Buyan Marina I, Pevzner Irina B, Buyan Andrey I, Zorova Ljubava D, Zorov Dmitry B, Andrianova Nadezda V, Plotnikov Egor Y
Faculty of Bioengineering and Bioinformatics, Lomonosov Moscow State University, Moscow, Russia.
A.N. Belozersky Institute of Physico-Chemical Biology, Moscow State University, Moscow, Russia.
IUBMB Life. 2025 Jul;77(7):e70044. doi: 10.1002/iub.70044.
Undesirable tissue fibroblast activation after injury is still an unresolved problem for many organs, including the kidney. Kidney fibroblasts and tubular epithelial cells demonstrate significant differences in gene expression profiles, including metabolism-related genes. As a result, these cell types exhibit differences in the energy metabolism that could be the basis of targeted therapy for fibrosis. Among other deacetylase inhibition is considered a therapeutic approach that could simultaneously promote tissue regeneration and suppress the development of fibrosis, but their relation to bioenergetics has not been considered before. In this study, we aimed to compare the influence of the HDAC inhibitor trichostatin A (TSA) on renal tubular epithelial cells and kidney fibroblasts. We analyzed resemblance and differences in TSA effects on the proliferative activity of the cells and investigated the molecular mechanisms responsible for these effects; e.g., we focused on the activity of signaling pathways associated with cell viability (Akt/mTOR/p70). We found that TSA increased the proliferation rate of epithelial cells, while it tended to decrease the growth rate of fibroblasts. Furthermore, the amount of phosphorylated forms of kinases Akt and P70 increased in epithelial cells after incubation with TSA, indicating the activation of the Akt/mTOR/p70 signaling pathway, while decreasing its activity in fibroblast cells. Since there are differences in the bioenergetics between fibroblasts and epithelial cells, we investigated the impact of TSA on the glycolytic activity of both cell types. Indeed, we showed that TSA reduced the activity of glycolytic processes in fibroblast cells. The observed changes indicate a positive effect of TSA on regenerative versus fibrotic processes in the kidney by reducing the growth and metabolic activity of fibroblasts and activating the proliferation of epithelial cells.
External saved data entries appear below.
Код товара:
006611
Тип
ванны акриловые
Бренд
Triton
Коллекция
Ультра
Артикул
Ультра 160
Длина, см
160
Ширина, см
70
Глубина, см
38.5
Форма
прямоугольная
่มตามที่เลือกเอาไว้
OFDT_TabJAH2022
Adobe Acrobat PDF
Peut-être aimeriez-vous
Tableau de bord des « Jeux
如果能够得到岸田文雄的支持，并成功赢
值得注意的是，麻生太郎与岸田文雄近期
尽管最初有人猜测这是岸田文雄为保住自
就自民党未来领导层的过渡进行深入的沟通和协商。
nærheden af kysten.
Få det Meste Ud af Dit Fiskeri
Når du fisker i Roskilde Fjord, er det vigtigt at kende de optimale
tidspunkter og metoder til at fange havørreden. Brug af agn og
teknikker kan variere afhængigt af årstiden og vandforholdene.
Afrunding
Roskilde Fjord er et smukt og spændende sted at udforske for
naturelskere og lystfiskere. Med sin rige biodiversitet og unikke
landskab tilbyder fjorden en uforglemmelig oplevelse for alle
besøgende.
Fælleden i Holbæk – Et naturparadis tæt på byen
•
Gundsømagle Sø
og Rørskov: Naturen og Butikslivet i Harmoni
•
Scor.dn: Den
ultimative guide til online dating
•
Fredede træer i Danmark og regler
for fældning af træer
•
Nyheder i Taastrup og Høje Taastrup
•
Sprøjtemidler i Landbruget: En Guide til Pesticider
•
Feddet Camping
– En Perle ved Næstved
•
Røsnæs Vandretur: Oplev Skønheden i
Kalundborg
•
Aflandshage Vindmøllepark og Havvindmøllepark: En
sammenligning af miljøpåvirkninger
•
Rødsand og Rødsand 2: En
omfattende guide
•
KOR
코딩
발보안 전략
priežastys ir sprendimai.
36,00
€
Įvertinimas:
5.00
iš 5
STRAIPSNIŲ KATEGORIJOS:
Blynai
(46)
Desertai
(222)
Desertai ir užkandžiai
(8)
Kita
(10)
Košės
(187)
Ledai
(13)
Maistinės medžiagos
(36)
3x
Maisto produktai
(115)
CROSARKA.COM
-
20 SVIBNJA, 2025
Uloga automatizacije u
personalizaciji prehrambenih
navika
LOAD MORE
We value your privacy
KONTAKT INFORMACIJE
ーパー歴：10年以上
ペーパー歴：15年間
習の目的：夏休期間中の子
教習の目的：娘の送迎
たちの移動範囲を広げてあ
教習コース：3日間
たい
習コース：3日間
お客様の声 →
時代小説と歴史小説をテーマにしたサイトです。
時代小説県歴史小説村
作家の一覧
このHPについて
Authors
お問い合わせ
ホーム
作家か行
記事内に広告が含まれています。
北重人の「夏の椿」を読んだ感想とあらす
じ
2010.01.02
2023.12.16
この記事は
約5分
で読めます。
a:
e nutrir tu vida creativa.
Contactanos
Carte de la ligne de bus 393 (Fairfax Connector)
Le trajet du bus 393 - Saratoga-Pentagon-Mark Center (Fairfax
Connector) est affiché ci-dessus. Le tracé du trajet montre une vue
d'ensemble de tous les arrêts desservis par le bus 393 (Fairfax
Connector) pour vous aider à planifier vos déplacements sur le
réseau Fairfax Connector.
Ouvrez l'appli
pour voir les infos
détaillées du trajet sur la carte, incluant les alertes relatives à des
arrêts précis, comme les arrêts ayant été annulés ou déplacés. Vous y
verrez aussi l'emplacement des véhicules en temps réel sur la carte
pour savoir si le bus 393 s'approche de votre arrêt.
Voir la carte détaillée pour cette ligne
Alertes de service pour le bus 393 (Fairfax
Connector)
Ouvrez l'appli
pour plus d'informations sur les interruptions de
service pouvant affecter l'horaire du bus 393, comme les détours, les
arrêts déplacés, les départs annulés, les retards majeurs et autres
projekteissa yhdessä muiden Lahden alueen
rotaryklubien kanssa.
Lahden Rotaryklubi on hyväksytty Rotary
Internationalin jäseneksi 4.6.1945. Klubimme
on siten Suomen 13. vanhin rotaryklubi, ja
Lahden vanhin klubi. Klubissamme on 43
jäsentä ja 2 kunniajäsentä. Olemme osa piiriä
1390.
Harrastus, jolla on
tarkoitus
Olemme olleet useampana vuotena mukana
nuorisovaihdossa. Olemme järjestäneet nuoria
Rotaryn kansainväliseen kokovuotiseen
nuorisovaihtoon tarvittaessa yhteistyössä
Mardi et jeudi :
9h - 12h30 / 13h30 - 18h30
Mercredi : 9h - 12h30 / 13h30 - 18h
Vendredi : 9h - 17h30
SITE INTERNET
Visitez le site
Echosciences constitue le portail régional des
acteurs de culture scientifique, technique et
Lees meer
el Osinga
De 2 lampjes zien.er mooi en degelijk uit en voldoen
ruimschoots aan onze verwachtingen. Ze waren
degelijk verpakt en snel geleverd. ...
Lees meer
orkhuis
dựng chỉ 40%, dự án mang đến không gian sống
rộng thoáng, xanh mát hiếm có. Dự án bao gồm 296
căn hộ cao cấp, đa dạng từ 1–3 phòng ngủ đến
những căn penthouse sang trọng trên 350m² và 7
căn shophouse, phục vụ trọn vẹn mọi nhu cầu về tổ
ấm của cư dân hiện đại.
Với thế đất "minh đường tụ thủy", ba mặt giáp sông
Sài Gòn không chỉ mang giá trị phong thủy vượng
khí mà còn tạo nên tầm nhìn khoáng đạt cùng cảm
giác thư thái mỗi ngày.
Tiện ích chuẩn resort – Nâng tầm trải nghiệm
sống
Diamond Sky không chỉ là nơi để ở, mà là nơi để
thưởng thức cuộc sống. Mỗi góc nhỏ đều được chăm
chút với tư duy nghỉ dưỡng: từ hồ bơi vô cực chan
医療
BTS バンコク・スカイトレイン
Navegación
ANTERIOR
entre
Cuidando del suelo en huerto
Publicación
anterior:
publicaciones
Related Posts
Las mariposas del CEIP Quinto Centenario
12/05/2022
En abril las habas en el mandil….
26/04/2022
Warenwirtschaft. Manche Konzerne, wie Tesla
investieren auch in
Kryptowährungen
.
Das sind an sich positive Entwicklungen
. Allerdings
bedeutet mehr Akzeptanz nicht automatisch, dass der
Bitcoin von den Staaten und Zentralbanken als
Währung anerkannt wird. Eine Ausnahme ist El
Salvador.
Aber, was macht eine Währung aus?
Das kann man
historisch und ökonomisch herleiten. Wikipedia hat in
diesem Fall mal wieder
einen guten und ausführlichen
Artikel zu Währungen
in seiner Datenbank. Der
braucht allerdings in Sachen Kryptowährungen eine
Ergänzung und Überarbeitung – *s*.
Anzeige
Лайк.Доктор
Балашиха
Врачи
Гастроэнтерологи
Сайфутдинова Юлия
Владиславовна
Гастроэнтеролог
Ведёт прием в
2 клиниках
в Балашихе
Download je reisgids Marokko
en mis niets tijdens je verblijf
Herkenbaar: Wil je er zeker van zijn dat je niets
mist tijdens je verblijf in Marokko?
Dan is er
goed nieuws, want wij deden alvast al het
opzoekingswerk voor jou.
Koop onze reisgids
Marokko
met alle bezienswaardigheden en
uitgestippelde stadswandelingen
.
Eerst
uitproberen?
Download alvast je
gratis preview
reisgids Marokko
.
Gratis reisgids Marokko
损伤后不良的组织成纤维细胞激活对于包括肾脏在内的许多器官来说仍是一个未解决的问题。肾成纤维细胞和肾小管上皮细胞在基因表达谱上存在显著差异,包括与代谢相关的基因。因此,这些细胞类型在能量代谢方面表现出差异,这可能是纤维化靶向治疗的基础。其中,去乙酰化酶抑制被认为是一种可以同时促进组织再生和抑制纤维化发展的治疗方法,但它们与生物能量学的关系此前尚未被考虑。在本研究中,我们旨在比较组蛋白去乙酰化酶(HDAC)抑制剂曲古抑菌素A(TSA)对肾小管上皮细胞和肾成纤维细胞的影响。我们分析了TSA对细胞增殖活性影响的异同,并研究了造成这些影响的分子机制;例如,我们重点关注了与细胞活力相关的信号通路(Akt/mTOR/p70)的活性。我们发现TSA提高了上皮细胞的增殖率,而它倾向于降低成纤维细胞的生长速率。此外,与TSA孵育后,上皮细胞中激酶Akt和P70的磷酸化形式的量增加,表明Akt/mTOR/p70信号通路被激活,而在成纤维细胞中其活性降低。由于成纤维细胞和上皮细胞在生物能量学方面存在差异,我们研究了TSA对这两种细胞类型糖酵解活性的影响。事实上,我们发现TSA降低了成纤维细胞中糖酵解过程的活性。观察到的这些变化表明,TSA通过降低成纤维细胞的生长和代谢活性以及激活上皮细胞的增殖,对肾脏的再生与纤维化过程产生了积极影响。